The ICON Administrative team, is responsible for monitoring ICON disk use. If disk space runs low, one of the following actions may be taken to alleviate the problem:
- Perform an audit of ICON disk use to determine if there are large files that can be moved onto other centrally-supported services (or the LOR). If there are:
- contact the course instructor and suggest the move;
- work with other OTLT staff, as needed, to facilitate the move of the data with minimal disruption to the instructor or students.
- Determine if there are any ICON course sites that can be removed from the system. If there are, the removal of those sites should follow processes laid out in the Archival and Backup section of this document.
- If the above remedies fail to address the problem, the ICON Administrative Team will work with the vendor to provide additional storage.
Disaster recovery for ICON will conform to the institutional Backup and Recovery policy found on the CIO’s web site at https://itsecurity.uiowa.edu/policy-backup-recovery.
ICON course designers are strongly encouraged to keep local copies of as much of their course content as possible to facilitate system recovery in the event of a disaster that causes loss of course site data. Additionally, the vendor will regularly back up ICON data to facilitate recovery in the case of complete system failure.
Contact the Campus Administrator for details of the backup and recovery conventions for ICON.
Policy Gap: The Course Lifetime conventions presented here are provided in lieu of a University of Iowa policy. This document will be revised to adhere to such a policy when it is created. See the Archival and Backup section for additional information on data persistence responsibilities.
Definition: Course re-offering is the process of creating a new instance of a course for a new set of students students. The new instance of the course site is created, either by request or through an automated process (see Integration for details). Then, using ICON’s course-editing tools from within the new course site, the instructor copies some or all components from the previous instance of the course site.
If technically possible, a retired course may also be re-offered. The University of Iowa instructor requests the restoration of the course into ICON. Once the course has been restored to the server, the instructor.
Instructors can control how and when their courses are available to students by adjusting settings within the course. Visit https://its.uiowa.edu/support/article/107456#Course for details on how to control student access to your course.
Definition: The process of retiring an ICON course site includes making a copy of the course site data and removing the site from the system.
The core strategy related to this convention is communication. Nothing will be done with respect to retiring an instructor’s course space without making every effort to confirm that the course may be retired. That being said, the intention is to retire a course two years after the date of the last enrollment into the course. The instructor will receive communication from the ICON Administrative Team at least three months prior to ICON course site retirement to notify him/her that the ICON course site will soon be retired and offering the opportunity to extend the course’s life time. It should be noted that there is a difference between extending an ICON course site’s life time and re-offering that course in a new ICON course site. See ICON Course Site Re-Offering for further details.
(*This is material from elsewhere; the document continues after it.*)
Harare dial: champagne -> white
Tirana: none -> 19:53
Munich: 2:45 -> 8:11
If, after the time has expired, the instructor has not requested additional life for the course, the course will be “retired.” The instructor will be contacted 1-2 working days prior to the ICON course site retirement to provide time for the instructor to archive any desired data. Then the course will be archived by the ICON Administrative Team according to the conventions outlined in Archival and Backup (including removing the course from the ICON system).
The complete schedule for ICON course site retirement is as follows:
Technical Gap Statement: The above procedure depends on a feature that is not yet available in ICON. We are working with the vendor to resolve this issue.
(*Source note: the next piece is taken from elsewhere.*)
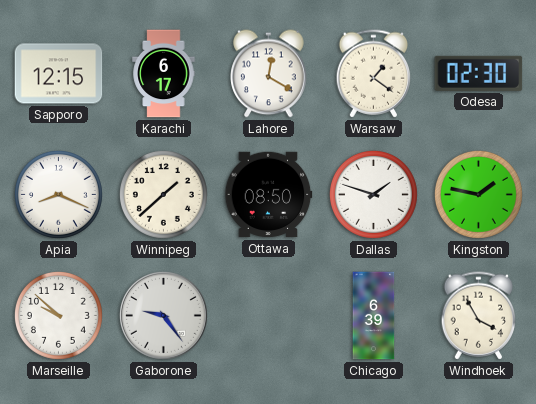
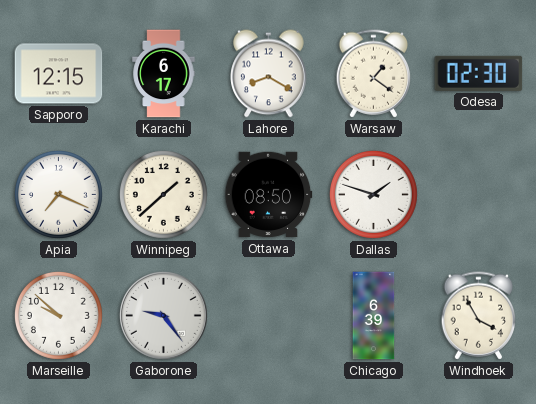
Lahore: 12:20 -> 8:20
Apia: 8:19 -> 7:19
Kingston: 1:47 -> none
ICON User accounts remain eligible for ICON as long as the user is enrolled at The University of Iowa and has been enrolled in an active ICON course site within the last semester.
Definition: Non-UI User Accounts are for students who are not enrolled in registrar-affiliated courses and have a guest hawkID account.
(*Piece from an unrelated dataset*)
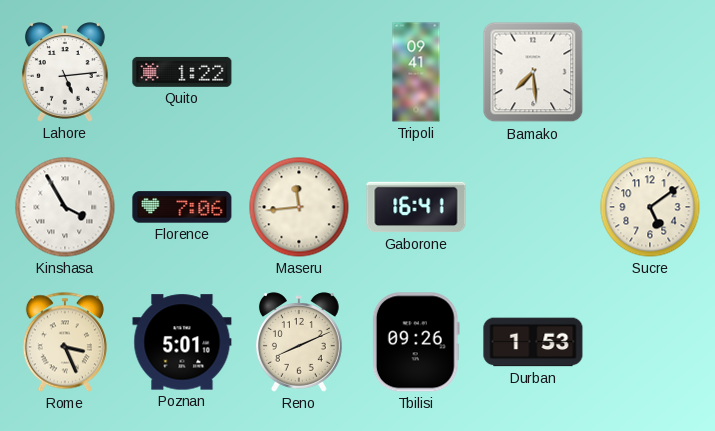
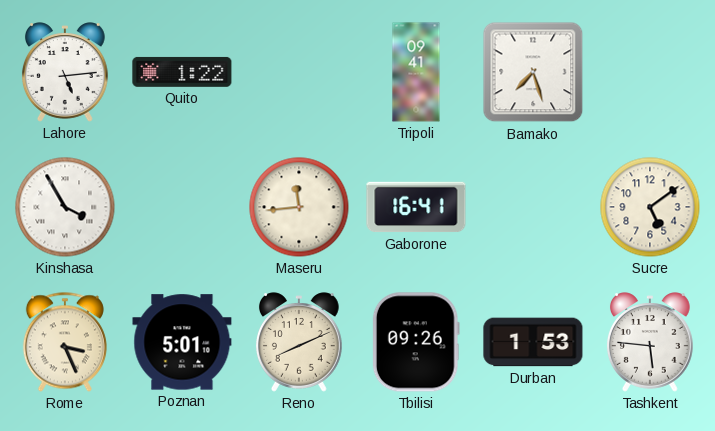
Bamako: 7:29 -> 7:27
Florence: 7:06 -> none
Tashkent: none -> 5:46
Guest hawkID accounts will lose service eligibility one year after the account was created.
This section describes the minimal set of data that is kept in ICON. The publication of data should always conform to FERPA requirements (see Data Publishing below).
ICON contains the following user data:
- user ID (See Naming for user ID formats),
- first and last name, and
- university ID.
ICON contains the following course site data:
In accordance with FERPA regulations, no personal user information, except individual directory information, should be publicly available in ICON. Examples of individual directory information that can be published include first and last names, e-mail address, and HawkIDs. Students may file “Request to Withhold Student Information” documents, which further restrict publication of their data. Other user data, such as course .enrollment, active/inactive status, university ID number, and grade data, may be collected but will not be publicly available. See FERPA for Faculty and Staff https://registrar.uiowa.edu/ferpa-handbook-faculty-and-staff for details
The use of common ID conventions by all ICON administrators prevents confusion and conflict.
There are two main types of ICON user IDs. The most common is the HawkID, assigned to all faculty, staff and students at the University of Iowa. The other is the service ID. This ID, distinguished by an underscore character (_), grants access only to the ICON system.
The service ID format is defined below.
- Admin Service ID
- These IDs are for elevated access within ICON, follows the naming conventions of the serviceID hawkID service.
- Service accounts: <service_ID>_username
- These IDs are associated with a particular service or integration, and <service_ID> identifies the service.
There are two types of course sites for which IDs are created: academic and non-academic. Academic course sites can be session-based, non-session or development.
Non-academic course sites can be test/training or other.
Academic course site IDs
- Session-based course sites: These are course sites’s related to specified sessions that are known to the registrar. The format for the course site ID is: d_c_s_yS
- d: The full department code for the course. This can vary in length as defined by the Registrar (e.g., RELG).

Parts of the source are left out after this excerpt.